Well, yes that is true. But many people are doing things the way they've always been done, doing things the way their client wants or copying / imitating / emulating or being inspired by other photographers. There is very little originality out there.

Aleksey Zozulya's picture

Constantly thinking about this topic... specialization and branding are clearly more effective marketing strategies... but haven't made a decision to fragment & rebrand yet.

Drew Peacock's picture

I learned this the hard way. Turns out "Indecent Exposures" doesn't paint the most positive picture for my business. I'm in the process of re-branding to "School Shooter" since I specialize in yearbook portraits!

Pawel Paoro Witkowski's picture

Specialities changes over time, as well as great ideas for cool name. In time something that you invented in the past might be childish and silly. Brand that stick to your name is building your business around your person. Yes in the early stages of business development it could be better to have name that states something, but in the end it depends on if you want to be the end selling product - you as a photographer - or stick to things that you've started, and hard to say if you willing to do it in after 10 years from now? I started from some invented names, and then switched to other invented name just to end up creating brand around my name. Your name will never sound silly, and I believe that's why biggest photographers out there also go this path.

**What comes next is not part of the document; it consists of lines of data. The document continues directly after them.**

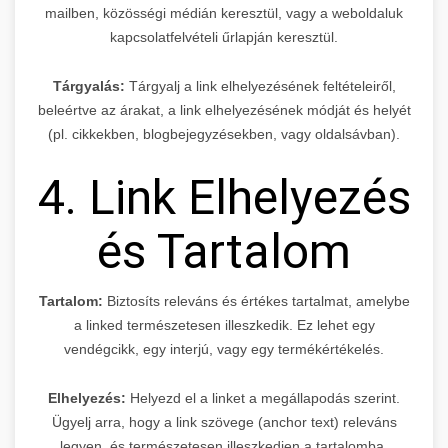
mailben, közösségi médián keresztül, vagy a weboldaluk
kapcsolatfelvételi űrlapján keresztül.
Tárgyalás:
Tárgyalj a link elhelyezésének feltételeiről,
beleértve az árakat, a link elhelyezésének módját és helyét
(pl. cikkekben, blogbejegyzésekben, vagy oldalsávban).
4. Link Elhelyezés
és Tartalom
Tartalom:
Biztosíts releváns és értékes tartalmat, amelybe
a linked természetesen illeszkedik. Ez lehet egy
vendégcikk, egy interjú, vagy egy termékértékelés.
Elhelyezés:
Helyezd el a linket a megállapodás szerint.
Ügyelj arra, hogy a link szövege (anchor text) releváns
legyen, és természetesen illeszkedjen a tartalomba.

Lee Christiansen's picture

I wanted to call my company Sticky Pictures - until friends advised how that may sound to a less innocent ear... :)

Lee Ramsden's picture

haha good call. Do you offer a laminated option :)

Lee Ramsden's picture

I would suggest not just the name,
another rabbit hole to go down is photographer Bio's / about pages

How many say
Since using a camera for the first time at the age of 2,
i have been passionate and love photography..

My faves are the self titles, like master of light,
creator of light,
mast light shaper.
Think by toning it down a bit and just be you, not this mystical photo wizard
connects better.

Stuart Carver's picture

"The Lens Fettler"

Thomas Herbst's picture

Regarding having the same name across multiple platforms, what if you want and can get the domain containing just your name, however e.g. Instagram does not have it available, BUT @yournamephotography is available. Is it too much of a leap to make the connection between these two or should they really be the same?

Looking forward to the rest of the series!

Patrick Hall's picture

Yeah obviously you can take whatever you can. In an ideal world you'd have everything the same but sometimes a domain name is the most valuable with "photo" or "official" or "real" added to your other social media channels.

Ted Mercede's picture

I first started with using my last name "Mercede" as Mercede's Photography, but after doing a search on my website for that, found out I was buried under pages and pages of Mercedes car dealers and car reviews. Quickly got rid of my name being part of the business.